While always important, equipment performance and reliability have become even more so as businesses deal with the onslaught of post-pandemic challenges. Is your equipment doing what it's supposed to do, first time, every time? What causes poor performance? Where should you
focus?
Measuring and improving equipment performance has become an extremely hot topic in today's plants. So, what do you know about overall equipment effectiveness? Drew Troyer has been exploring this important lagging indicator in some recent articles, including discussing its
individual elements/metrics in depth (see links to articles below). The fact is there’s more to OEE than meets the eye.

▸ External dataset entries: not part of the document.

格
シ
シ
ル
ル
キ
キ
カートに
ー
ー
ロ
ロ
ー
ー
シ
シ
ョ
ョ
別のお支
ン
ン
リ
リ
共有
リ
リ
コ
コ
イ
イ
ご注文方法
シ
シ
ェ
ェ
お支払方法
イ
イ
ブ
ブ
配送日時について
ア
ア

As Drew has noted, the basic measure associated with Total Productive Maintenance (TPM) since the 1980s has been overall equipment effectiveness. It incorporates three basic elements/metrics of equipment performance and reliability: Availability (or uptime), performance efficiency,
and quality output.
OEE is not a measure of just how well a maintenance department works. Equipment design and installation, as well as how equipment is operated and maintained, among other variables, all affect OEE. This metric measures both “efficiency” (doing things right) and “effectiveness”
(doing the right things) with equipment.
Here's an example OEE calculation for a critical piece of equipment running 70% of the time (in a 24-hr day), operating at 72% of design capacity (flow, cycles, units per hour), and producing quality output 99% of the time. Factoring those three percentages together results in an
OEE rating of 49.9%, which reflects how well the equipment is loaded and doing what it is supposed to do. (Running at 55% OEE meets the plant's production requirements.)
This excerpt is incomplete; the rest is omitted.